Solange, une véritable inauguration

C’est une inauguration dans la vie du peintre, et c’est une inauguration dans la peinture elle-même. Le fait est que j’ai confiance dans la <<trajectoire>> de l’art de Solange: je n’ai jamais rien vu de semblable. La limpidité et la netteté mêlées à une fantaisie sans entrave, libre et mystérieuse.
C’est une peinture entièrement personnelle qui n’appartient à aucune école. Solange a commencé à peindre il y a 5 ans. Les couleurs ne s’inclinent même pas devant les nuances: elles sont violentes, ce qui est une garantie d’équilibre, de santé, d’un envol… où s’arrêtera cet envol qui ne renonce pas à la matière? Qui porte en lui un érotisme limpide lui aussi, sans libertinage.
Une joie de vivre jaillit des couleurs brillantes et des formes audacieuses, découpées sans peur.
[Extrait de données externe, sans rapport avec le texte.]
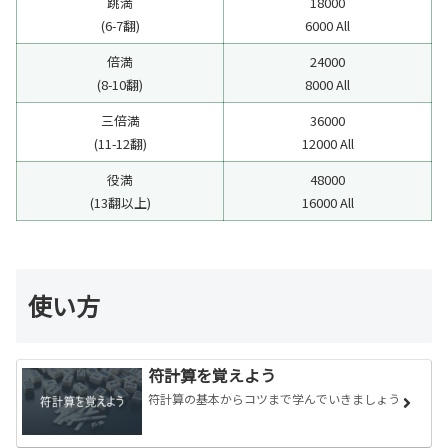
跳満
18000
(6-7翻)
6000 All
倍満
24000
(8-10翻)
8000 All
三倍満
36000
(11-12翻)
12000 All
役満
48000
(13翻以上)
16000 All
使い方
符計算を覚えよう
符計算の基本からコツまで学んでいきましょう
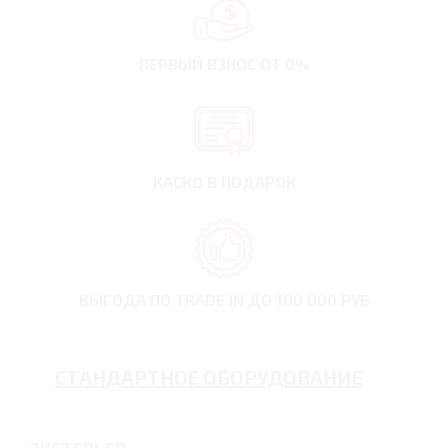
ПЕРВЫЙ ВЗНОС
ОТ 0%
КАСКО В ПОДАРОК
ВЫГОДА ПО TRADE IN
ДО 100 000 РУБ
СТАНДАРТНОЕ ОБОРУДОВАНИЕ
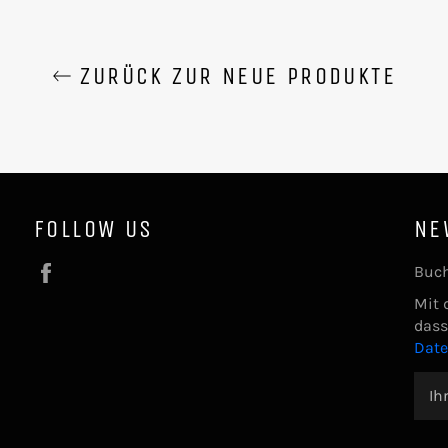
ZURÜCK ZUR NEUE PRODUKTE
FOLLOW US
NE
Facebook
Buch
Mit 
dass
Dat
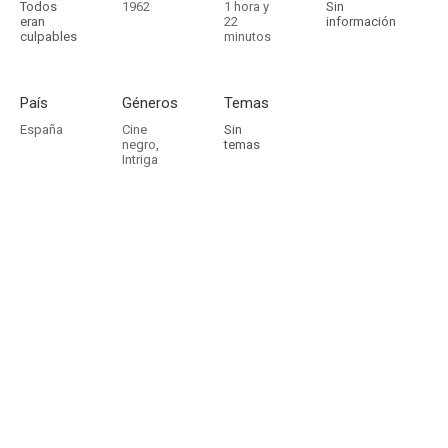
Todos
1962
1 hora y
Sin
eran
22
información
culpables
minutos
País
Géneros
Temas
España
Cine
Sin
negro
,
temas
Intriga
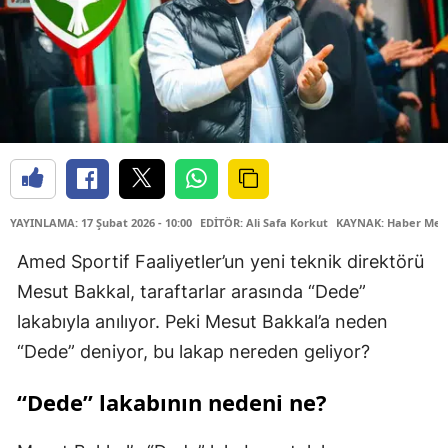
YAYINLAMA: 17 Şubat 2026 - 10:00
EDİTÖR: Ali Safa Korkut
KAYNAK: Haber Mer
Amed Sportif Faaliyetler’un yeni teknik direktörü
Mesut Bakkal, taraftarlar arasında “Dede”
lakabıyla anılıyor. Peki Mesut Bakkal’a neden
“Dede” deniyor, bu lakap nereden geliyor?
“Dede” lakabının nedeni ne?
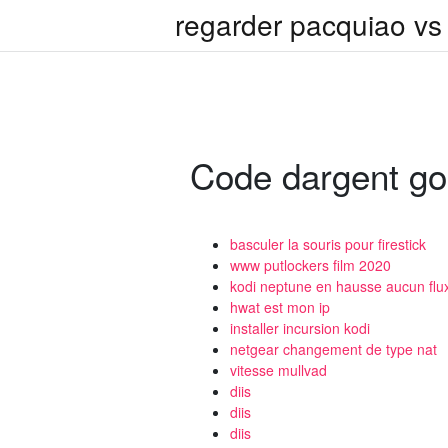
regarder pacquiao vs 
Code dargent go
basculer la souris pour firestick
www putlockers film 2020
kodi neptune en hausse aucun flux
hwat est mon ip
installer incursion kodi
netgear changement de type nat
vitesse mullvad
diis
diis
diis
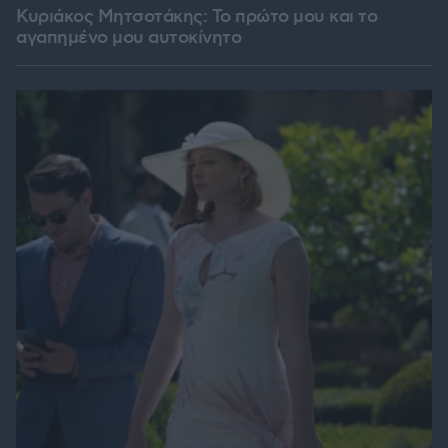
Κυριάκος Μητσοτάκης: Το πρώτο μου και το
αγαπημένο μου αυτοκίνητο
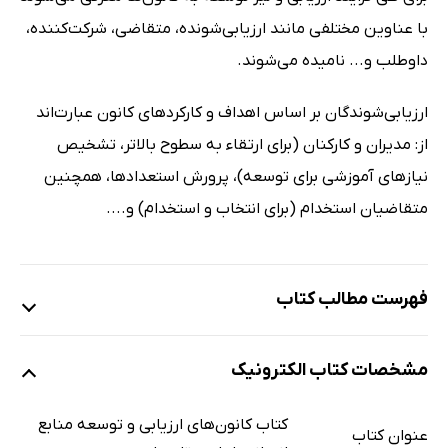
با عناوین مختلفی مانند ارزیابی‌شونده، متقاضی، شرکت‌کننده،
داوطلب و... نامیده می‌شوند.
ارزیابی‌شوندگان بر اساس اهداف و کارکردهای کانون عبارت‌اند
از: مدیران و کارکنان (برای ارتقاء به سطوح بالاتر، تشخیص
نیازهای آموزشی برای توسعه)، پرورش استعدادها، همچنین
متقاضیان استخدام (برای انتخاب و استخدام) و....
فهرست مطالب کتاب
مقدمه
مشخصات کتاب الکترونیک
هدف اصلی کتاب
دیدگاه حاکم بر محتوای کتاب
کتاب کانون‌های ارزیابی و توسعه منابع
عنوان کتاب
روش‌شناسی تدوین کتاب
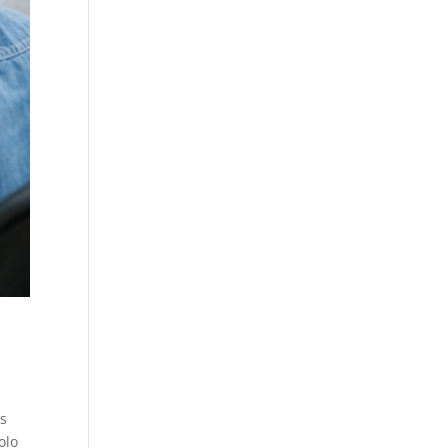
os
olo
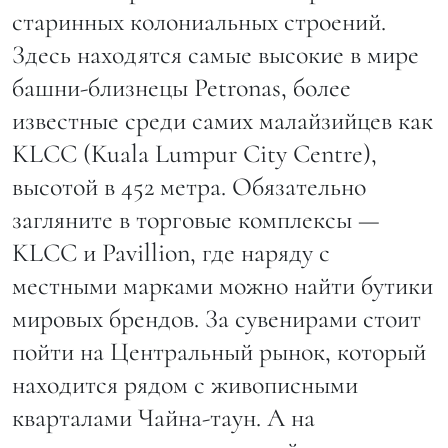
старинных колониальных строений.
Здесь находятся самые высокие в мире
башни-близнецы Petronas, более
известные среди самих малайзийцев как
KLCC (Kuala Lumpur City Сentre),
высотой в 452 метра. Обязательно
загляните в торговые комплексы —
KLCC и Pavillion, где наряду с
местными марками можно найти бутики
мировых брендов. За сувенирами стоит
пойти на Центральный рынок, который
находится рядом с живописными
кварталами Чайна-таун. А на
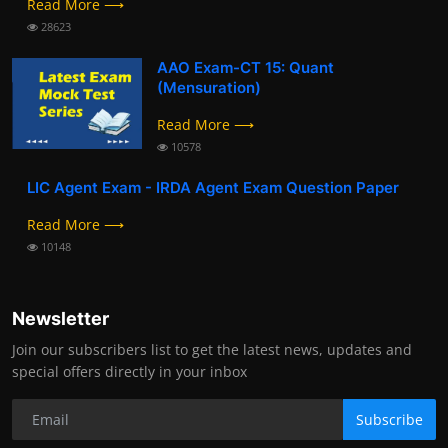
Read More ⟶
28623
AAO Exam-CT 15: Quant
(Mensuration)
Read More ⟶
10578
LIC Agent Exam - IRDA Agent Exam Question Paper
Read More ⟶
10148
Newsletter
Join our subscribers list to get the latest news, updates and
special offers directly in your inbox
Subscribe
Il ne s’agit pas d’ailleurs d’une peinture primitive. Je sais simplement que celui qui aura chez lui un <<Solange>> pourra dire dans l’avenir: j’ai un <<Solange>> de la première phase, car il est évident que l’évolution marque déjà les tableaux actuels.
Comment décrire ses êtres-fantômes? Non, ce ne sont pas des fantômes, ce sont des femmes d’un avenir différent, au visage blanc, du blanc de la chaux la plus pure. Et les bêtes qui ont des formes étranges et pourtant des formes de bêtes semblent elles-aussi porter um masque. Parmi les 18 tableaux exposés Il y a déjà deux phases: les critiques auront à les définir et à les déchiffrer. Quant-à moi, je veux aussi avoir um Solange chez moi: je veux pouvoir regarder... regarder encore jusqu’à ce que mon intelligence Le comprenne, car mon sub-conscient a déjà compris et aime ses tableaux.
... Au début elle a dessiné avec des crayons de pastel à l’huile, en noir et blanc puis en rouge et bleu, maîtrisant peu à peu les autres couleurs. Quand elle a commencé à peindre elle était sûre des couleurs et des traits, et elle a fait ce que l’on appelle Solange.